Pomegra Wiki

Form 1099-DIV

The Form 1099-DIV is a tax form issued by your broker or investment company reporting dividend income you received during the year. The form breaks down dividends into qualified and ordinary, reports capital gain distributions from mutual funds, and includes foreign tax paid. You must report this income on your tax return; your broker also reports it to the IRS.

For interest, see Form 1099-INT. For brokerage sales, see Form 1099-B.

What goes on 1099-DIV

The form reports several categories:

Box 1a: Ordinary dividends. Cash dividends that do not qualify for preferential tax treatment, taxed at ordinary income tax rates. Common on REITs and foreign stocks.

Box 1b: Qualified dividends. Cash dividends from US stocks (or qualifying foreign stocks) that you held for 60+ days, taxed at preferential long-term capital gains rates (0%, 15%, or 20%).

Box 2a: Long-term capital gains distributions. Gains from mutual fund sales of securities held over one year, distributed to you. Taxed at preferential rates.

Box 2b: Unrecaptured Section 1250 gains. Depreciation recapture from mutual fund real estate holdings, taxed at 25%.

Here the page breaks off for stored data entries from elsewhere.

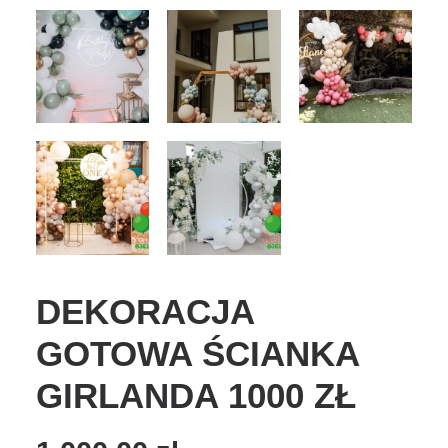
DEKORACJA
GOTOWA ŚCIANKA
GIRLANDA 1000 ZŁ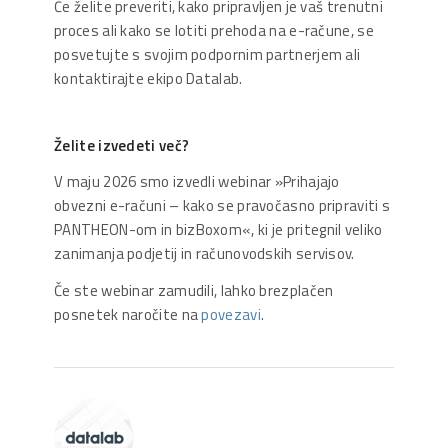
Če želite preveriti, kako pripravljen je vaš trenutni
proces ali kako se lotiti prehoda na e-račune, se
posvetujte s svojim podpornim partnerjem ali
kontaktirajte ekipo Datalab.
Želite izvedeti več?
V maju 2026 smo izvedli webinar »Prihajajo
obvezni e-računi – kako se pravočasno pripraviti s
PANTHEON-om in bizBoxom«, ki je pritegnil veliko
zanimanja podjetij in računovodskih servisov.
Če ste webinar zamudili, lahko brezplačen
posnetek naročite na
povezavi
.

Box 2c: Section 1202 gains. Gains on small business stock, potentially with an exclusion.

Box 2d: Collectibles gains. Gains on metals, art, etc., taxed at 28%.

Box 2e: Short-term capital gains distributions. Gains from mutual fund sales of securities held under one year, taxed at ordinary rates.

Box 7: Foreign dividend taxes paid. Taxes you paid to foreign governments on dividend income; used to claim foreign tax credit.

How to read and use 1099-DIV

The form lists box numbers in the left column and amounts in the right. You use this information to fill out your tax return:

  1. If you received dividends: Copy the 1a and 1b amounts from the 1099-DIV to Schedule B (interest and dividends).
  2. If you received capital gains distributions: Copy the amounts from boxes 2a-2e to Schedule D (capital gains and losses) or Form 8949.
  3. If you paid foreign tax: Use the 1099-DIV amount to calculate your foreign tax credit.

Tax software typically auto-populates these fields if you upload the 1099-DIV.

Multiple 1099-DIVs

If you own stocks or funds at multiple brokers, you will receive multiple 1099-DIVs. You must aggregate all dividends and capital gains from all 1099-DIVs on a single Schedule B and Schedule D.

1099-DIV vs. actual distributions

The 1099-DIV reports dividends and distributions declared during the year, not necessarily paid. A dividend declared on December 15 and paid January 15 (of the next year) is reported on the 1099-DIV for the year it was declared.

For mutual fund distributions (both dividend and capital gains), this is a common source of confusion: the distribution is taxable in the year it is paid (or ex-dividend date), not the year you receive it.

Timing: January 31 deadline

Your broker must issue the 1099-DIV by January 31. You then use it to file your tax return by April 15 (or later with an extension). If your broker is late issuing the 1099-DIV, you can file with an estimate and amend later.

Reconciliation with your broker statement

The totals on your 1099-DIV should match your broker statement. If they do not, contact your broker to clarify. Mismatches can occur if dividends are reinvested, credited in error, or if ex-dividend dates are miscalculated.

Qualified dividend rules

The qualified dividend amount depends on your holding period (60+ days) and the security type. Your broker calculates this; it should be correct on the 1099-DIV. Verify by checking the securities you held at the ex-dividend dates during the year.

If your broker incorrectly reports all dividends as qualified (when some do not meet the holding period requirement), you may need to report the correction on your return.